Mr Darling and Peter Mandelson have been pressing Mr Brown to soften the strategy of creating dividing lines of "investment vs cuts" between Labour and the Tories. They have warned him against pursuing a "class war" strategy.
But in his article, Mr Balls denies the approach is based on the politics of envy and insists it is entirely legitimate to highlight Conservative policies that favour the richest – such as the inheritance tax cut for £1m estates. He says: "The Conservatives and their friends in the media think that even to talk in these terms about dividing lines between Conservative and Labour is to play old-fashioned politics or even wage class war. But how can prioritising the many, not the few, be class war when it was the cornerstone of Tony Blair's reform of the Labour constitution in 1994: the very foundation of the new Labour vision which led directly to a national minimum wage, tax credits to reward work and tackle poverty and helping a million more people to own their own homes? How can the new Clause 4 be the old class war?"
Mr Balls insists that Labour must continue its policy, embedded in last month's pre-Budget report, to delay cuts in public spending for a year to help to steer Britain out of recession.
In an interview with The Times yesterday, Mr Darling said: "The next spending review will be the toughest we have had for 20 years... to me, cutting the borrowing was never negotiable. Gordon accepts that."
Aides for Mr Balls and Mr Darling will insist that there is no contradiction between their remarks. Yet the article will be seen as an attempt by Mr Balls to shore up his position.

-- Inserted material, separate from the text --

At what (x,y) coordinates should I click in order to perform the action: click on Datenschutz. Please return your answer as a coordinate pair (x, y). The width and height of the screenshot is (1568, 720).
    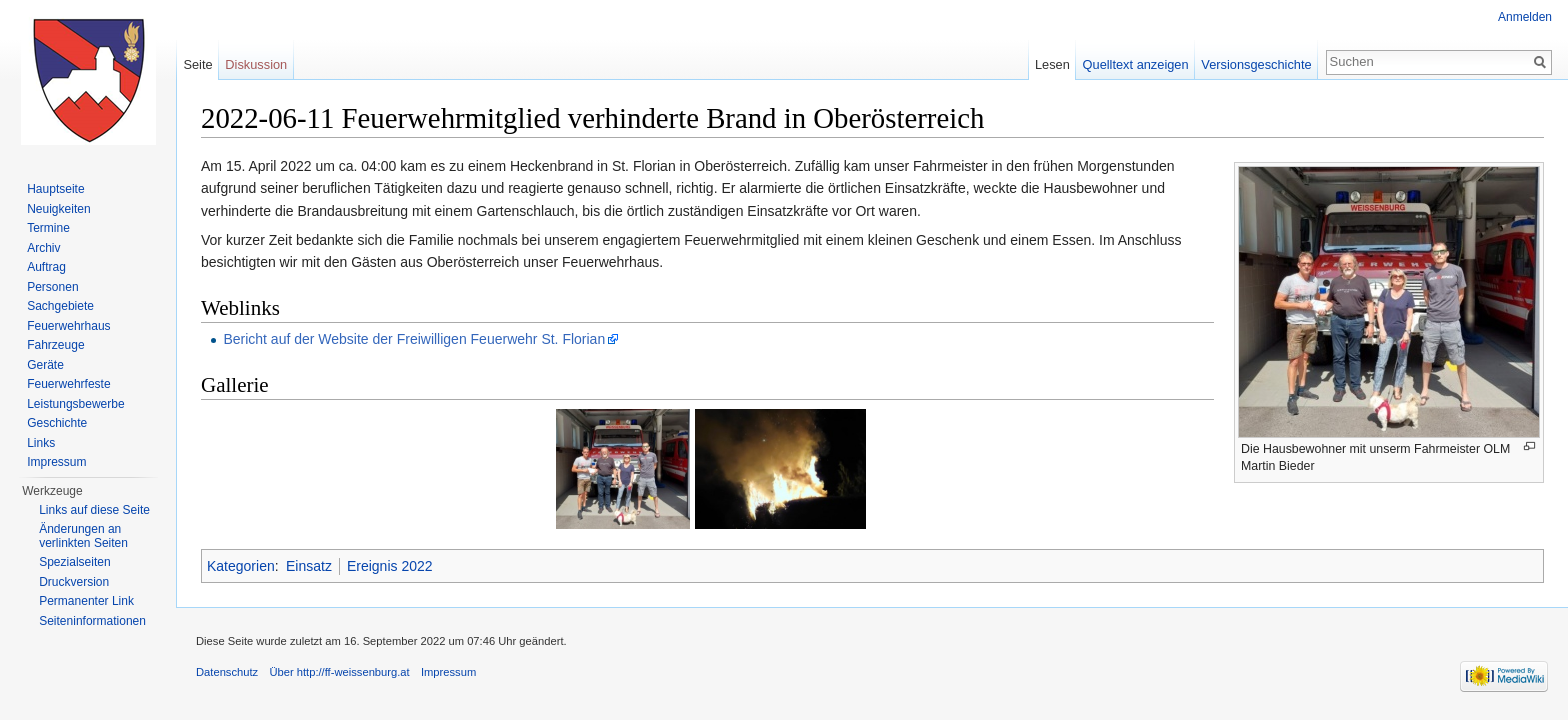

On Friday, the Prime Minister attempted to draw a line under the failed coup by warning there should be no recriminations. But the IoS has established that, while Mr Brown has opened his door for "peace talks" for some ministers, he has not seen the Foreign Secretary since the coup attempt.
One insider refused four times to respond to the question of whether Mr Brown was "happy" with Mr Miliband, insisting it was "not an issue".